Cela va être terrible sur le monde tout court…même si j’essaie de rester positive, pour le projet du Crédac et pour mon équipe d’abord… mais ils sont motivés et nous travaillons ensemble aux projets futurs. J’essaie d’en mesurer l’impact financier. Je pense qu’en 2020 nos financeurs vont être solidaires, mais je crains 2021. L’Etat, via la Drac Ile-de-France nous assure de leur soutien, mais ils avaient déjà annoncé avant cette pandémie une réserve budgétaire de -4%. Je reste donc très prudente et réfléchis déjà à 2021-22 pour rejouer éventuellement les choses. Je maintiens aussi le lien avec les artistes avec lesquels je travaille ou vais travailler par exemple avec Simon Boudvin que j’ai pris l’habitude de côtoyer au quotidien grâce à sa résidence au Crédac. C’est dans cet état d’esprit de lien maintenu avec les artistes que j’ai demandé à mon équipe de travailler. Ce qui est le minimum, ainsi qu’honorer nos engagements financiers avec eux. Ainsi nous continuons à instruire les dossiers même si nous manquons un peu de visibilité de la part de nos partenaires, pour faire en sorte que 2021 soit une année la moins difficile pour eux.

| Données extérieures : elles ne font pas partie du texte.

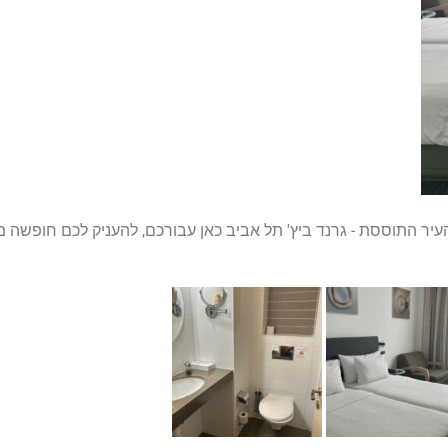
העיר התוססת - גרנד ביץ' תל אביב כאן עבורכם, להעניק לכם חופשה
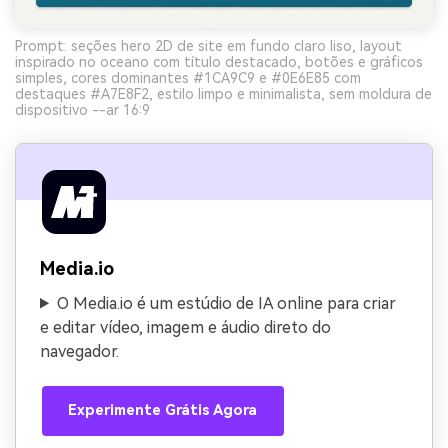
Prompt: seções hero 2D de site em fundo claro liso, layout
inspirado no oceano com título destacado, botões e gráficos
simples, cores dominantes #1CA9C9 e #0E6E85 com
destaques #A7E8F2, estilo limpo e minimalista, sem moldura de
dispositivo --ar 16:9
Media.io
O Media.io é um estúdio de IA online para criar
e editar vídeo, imagem e áudio direto do
navegador.
Experimente Grátis Agora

Nous ne pouvons pas être confinés au sens psychologique et intellectuel et nous devons poursuivre nos efforts en espérant que les jurys et les instances décisionnaires maintiennent leur engagements. «Faire comme si » et c’est mon intime conviction tout en restant très pragmatique et réaliste.

4.   Les mesures proposées par le gouvernement vous semblent-elles réalistes ? Suffisantes ?

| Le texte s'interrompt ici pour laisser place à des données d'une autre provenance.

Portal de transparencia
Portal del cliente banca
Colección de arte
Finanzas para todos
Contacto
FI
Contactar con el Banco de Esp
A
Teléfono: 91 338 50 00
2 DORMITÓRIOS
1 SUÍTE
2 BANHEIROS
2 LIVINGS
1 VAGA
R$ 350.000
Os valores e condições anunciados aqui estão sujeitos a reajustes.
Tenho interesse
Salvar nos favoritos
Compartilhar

Considérant le décret qui vient de tomber sur l’activité partielle je vais l’étudier. C’est de toute façon une réalité pour pouvoir continuer à travailler autrement, n’accueillant plus le public. Nous étions en train de changer notre identité graphique et travaillons à la refonte de notre site internet ce qui donne à l’équipe des projets à travailler ensemble et possiblement à distance. C’est un moment pour chacun de questionner ses outils, ses réflexions et d’approfondir ses recherches autour des prochains projets.

Jochen Lempert

5.    Pensez-vous qu’en matière de conscience écologique cette crise soit une alerte et entraîne des changements durables dans nos habitudes et comportements ?

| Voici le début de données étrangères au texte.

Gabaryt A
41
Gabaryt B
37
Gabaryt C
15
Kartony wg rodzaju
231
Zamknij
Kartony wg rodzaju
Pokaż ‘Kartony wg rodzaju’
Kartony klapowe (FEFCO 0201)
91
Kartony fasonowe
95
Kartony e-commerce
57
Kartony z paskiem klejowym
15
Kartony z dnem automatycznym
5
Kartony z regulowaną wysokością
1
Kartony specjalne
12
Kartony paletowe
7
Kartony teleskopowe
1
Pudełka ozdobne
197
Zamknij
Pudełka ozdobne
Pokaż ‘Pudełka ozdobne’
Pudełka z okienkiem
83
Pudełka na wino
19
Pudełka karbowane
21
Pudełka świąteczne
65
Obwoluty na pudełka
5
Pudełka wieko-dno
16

Je l’espère et j’ai bon espoir. J’observe, grâce à notre contact avec le public, que ces questions sont de plus en plus centrales. Nous l’avons bien noté pendant l’exposition de Jochen Lempert ; elle touche tous les publics, sensibles à la fragilité du monde, de la nature, des animaux, et mêmes très inquiets et émus face à la démarche de l’artiste et ce monde en train de basculer. Nous l’avons énormément ressenti. J’étais convaincue que cet artiste méritait une exposition à Paris Île de France. La belle surprise est que cette exposition tellement modeste, tirée au cordeau, de photos en noir et blanc, en petit format ait la puissance de générer une telle émotion pure, ce qui rejoint une conscience plus générale. Même si cela ne touche pas certains qui ont des préoccupations beaucoup plus quotidiennes et complexes que la question écologique.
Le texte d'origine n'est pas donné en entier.